Matrix Bessel Biorthogonal Polynomials: A Riemann-Hilbert approach
Amílcar Branquinho, Ana Foulquié-Moreno, Assil Fradi, Manuel Mañas
TL;DR
This work addresses matrix orthogonal polynomials of Bessel type defined via a matrix Pearson equation and develops a Riemann--Hilbert framework to encode the polynomials and their second-kind functions. It establishes RH problems for left and right MBPs, derives transfer matrices and zero-curvature relations, and connects these objects to differential equations through a Miura-like map, yielding novel scalar Bessel-type ODEs and a non-Abelian discrete Painlevé IV–type dynamics for the recursion coefficients in semiclassical cases. The results generalize scalar Bessel theory to the matrix setting, providing explicit semiclassical examples and revealing noncommutative Painlevé-type structures with potential applications to matrix-valued probability weights and approximation theory. Overall, the paper lays a robust RH-based foundation for matrix Bessel-type orthogonal polynomials and their integrable-difference dynamics.
Abstract
We consider matrix orthogonal polynomials related to Bessel type matrices of weights that can be defined in terms of a given matrix Pearson equation.

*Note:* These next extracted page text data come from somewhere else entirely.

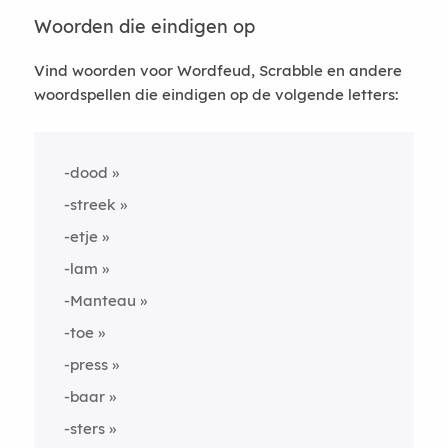
Woorden die eindigen op
Vind woorden voor Wordfeud, Scrabble en andere
woordspellen die eindigen op de volgende letters:
-dood
-streek
-etje
-lam
-Manteau
-toe
-press
-baar
-sters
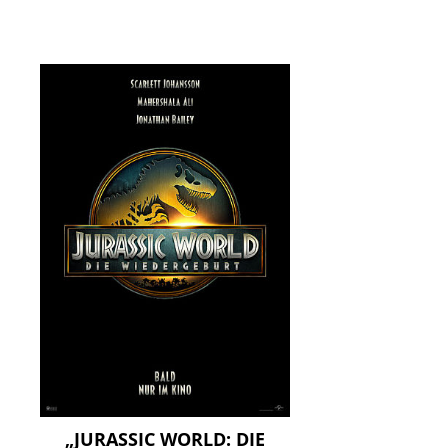
„JURASSIC WORLD: DIE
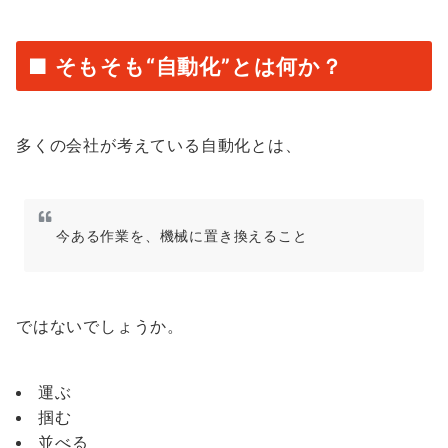
■ そもそも“自動化”とは何か？
多くの会社が考えている自動化とは、
今ある作業を、機械に置き換えること
ではないでしょうか。
運ぶ
掴む
並べる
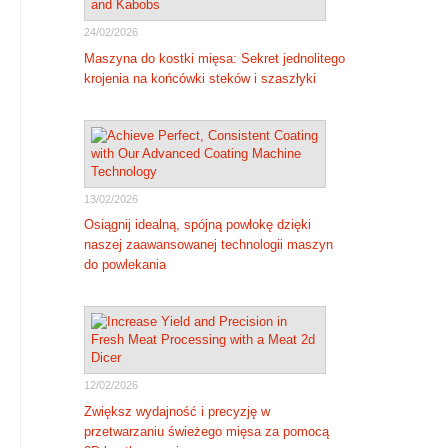
24/02/2026
Maszyna do kostki mięsa: Sekret jednolitego
krojenia na końcówki steków i szaszłyki
13/02/2026
Osiągnij idealną, spójną powłokę dzięki
naszej zaawansowanej technologii maszyn
do powlekania
12/02/2026
Zwiększ wydajność i precyzję w
przetwarzaniu świeżego mięsa za pomocą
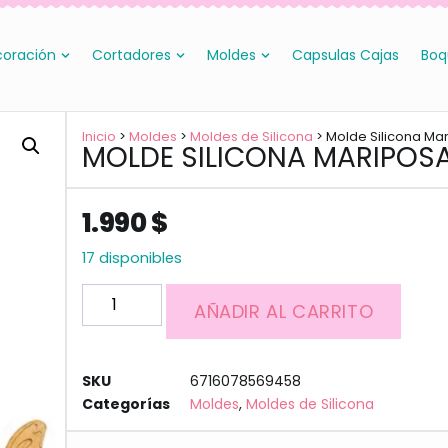
oración
Cortadores
Moldes
Capsulas Cajas
Boq
Inicio
>
Moldes
>
Moldes de Silicona
> Molde Silicona Ma
MOLDE SILICONA MARIPOS
1.990
$
17 disponibles
AÑADIR AL CARRITO
SKU
6716078569458
Categorías
Moldes
,
Moldes de Silicona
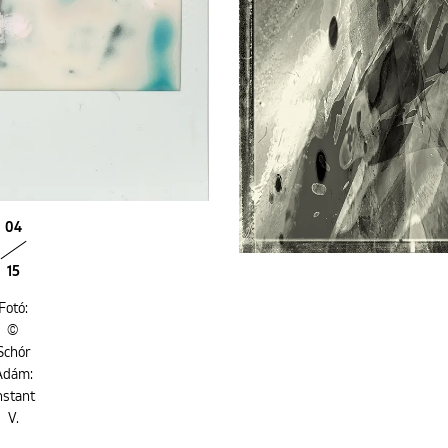
04
15
Fotó:
©
Schór
Ádám:
nstant
V.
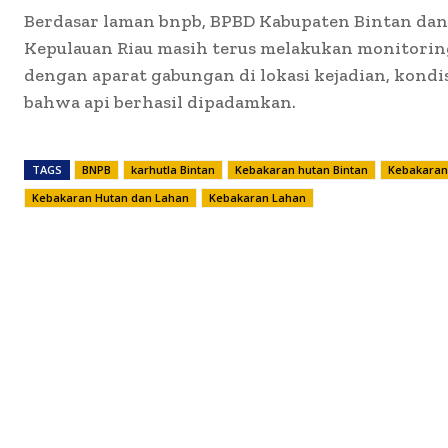
Berdasar laman bnpb, BPBD Kabupaten Bintan dan
Kepulauan Riau masih terus melakukan monitorin
dengan aparat gabungan di lokasi kejadian, kondis
bahwa api berhasil dipadamkan.
TAGS
BNPB
karhutla Bintan
Kebakaran hutan Bintan
Kebakaran 
Kebakaran Hutan dan Lahan
Kebakaran Lahan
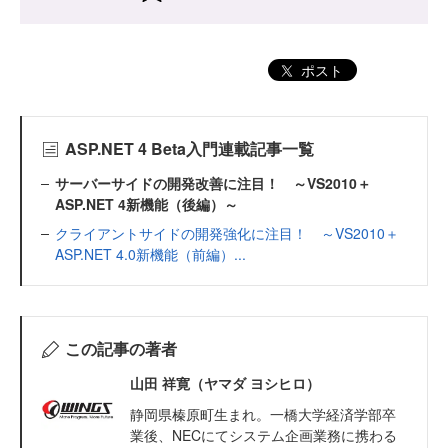
ポスト
ASP.NET 4 Beta入門連載記事一覧
サーバーサイドの開発改善に注目！ ～VS2010＋
ASP.NET 4新機能（後編）～
クライアントサイドの開発強化に注目！ ～VS2010＋
ASP.NET 4.0新機能（前編）...
この記事の著者
山田 祥寛（ヤマダ ヨシヒロ）
静岡県榛原町生まれ。一橋大学経済学部卒
業後、NECにてシステム企画業務に携わる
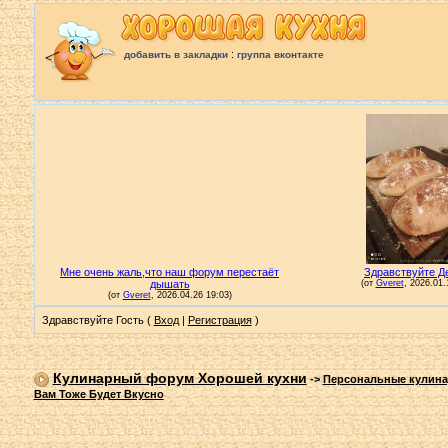
:
добавить в закладки
группа вконтакте
Здравствуйте Гость (
Вход
|
Регистрация
)
Кулинарный форум Хорошей кухни
->
Персональные кулин
Вам Тоже Будет Вкусно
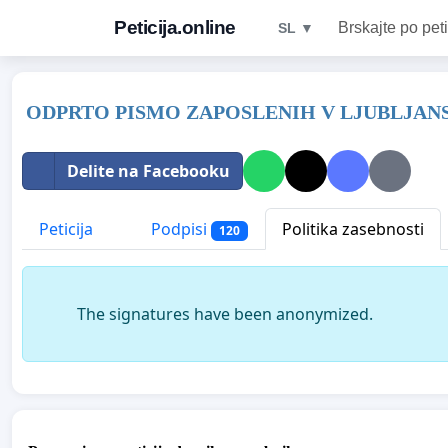
Peticija.online
Brskajte po peti
SL ▼
ODPRTO PISMO ZAPOSLENIH V LJUBLJAN
Delite na Facebooku
Peticija
Podpisi
Politika zasebnosti
120
The signatures have been anonymized.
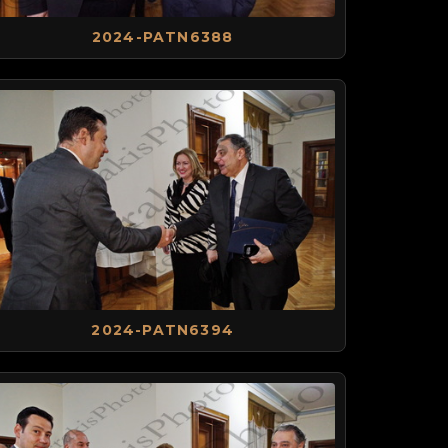
2024-PATN6388
2024-PATN6394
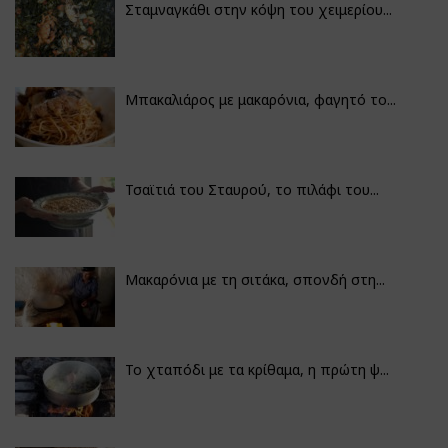
Σταμναγκάθι στην κόψη του χειμερίου...
Μπακαλιάρος με μακαρόνια, φαγητό το...
Τσαϊτιά του Σταυρού, το πιλάφι του...
Μακαρόνια με τη σιτάκα, σπονδή στη...
Το χταπόδι με τα κρίθαμα, η πρώτη ψ...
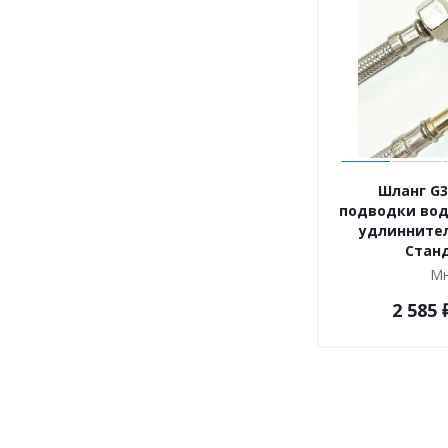
Шланг G3
подводки вод
удлинните
Стан
Мн
2 585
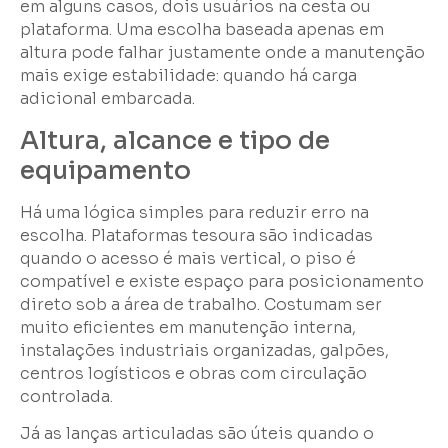
em alguns casos, dois usuários na cesta ou
plataforma. Uma escolha baseada apenas em
altura pode falhar justamente onde a manutenção
mais exige estabilidade: quando há carga
adicional embarcada.
Altura, alcance e tipo de
equipamento
Há uma lógica simples para reduzir erro na
escolha. Plataformas tesoura são indicadas
quando o acesso é mais vertical, o piso é
compatível e existe espaço para posicionamento
direto sob a área de trabalho. Costumam ser
muito eficientes em manutenção interna,
instalações industriais organizadas, galpões,
centros logísticos e obras com circulação
controlada.
Já as lanças articuladas são úteis quando o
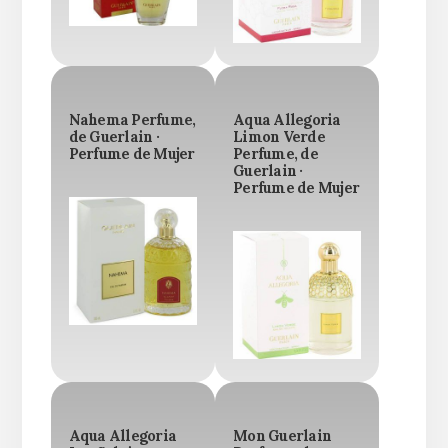
Nahema Perfume,
Aqua Allegoria
de Guerlain ·
Limon Verde
Perfume de Mujer
Perfume, de
Guerlain ·
Perfume de Mujer
Aqua Allegoria
Mon Guerlain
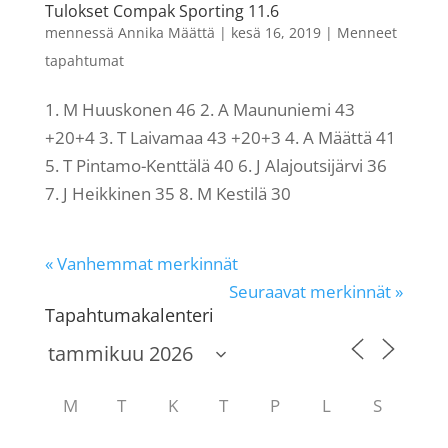
Tulokset Compak Sporting 11.6
mennessä
Annika Määttä
|
kesä 16, 2019
|
Menneet
tapahtumat
1. M Huuskonen 46 2. A Maununiemi 43
+20+4 3. T Laivamaa 43 +20+3 4. A Määttä 41
5. T Pintamo-Kenttälä 40 6. J Alajoutsijärvi 36
7. J Heikkinen 35 8. M Kestilä 30
« Vanhemmat merkinnät
Seuraavat merkinnät »
Tapahtumakalenteri
M
T
K
T
P
L
S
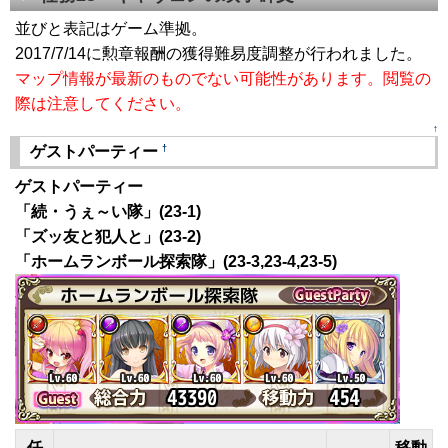
並びと表記はゲーム準拠。
2017/7/14に勲章報酬の獲得難易度調整が行われました。
マップ情報が最新のものでない可能性があります。閲覧の
際は注意してください。
↑
†
ゲストパーティー
ゲストパーティー
「続・うぇ～い隊」(23-1)
「ズッ友と犯人と」(23-2)
「ホームランボール探索隊」(23-3,23-4,23-5)
任
移動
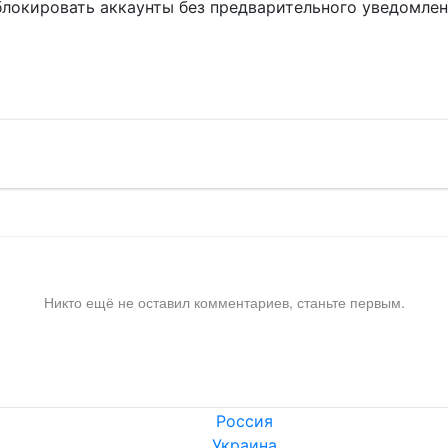
блокировать аккаунты без предварительного уведомле
!
Никто ещё не оставил комментариев, станьте первым.
Россия
Украина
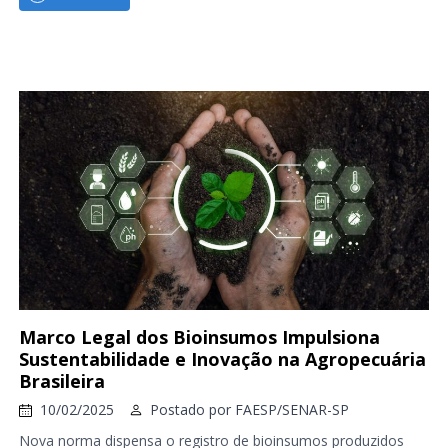
Marco Legal dos Bioinsumos Impulsiona
Sustentabilidade e Inovação na Agropecuária
Brasileira
10/02/2025
Postado por
FAESP/SENAR-SP
Nova norma dispensa o registro de bioinsumos produzidos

From a Riemann-Hilbert problem we derive first and second order differential relations for the matrix orthogonal polynomials and functions of second kind. It is shown that the corresponding matrix recurrence coefficients satisfy a non-Abelian extensions of a family of discrete Painlevé d-PIV equations. We present some nontrivial examples of matrix orthogonal polynomials of Bessel type.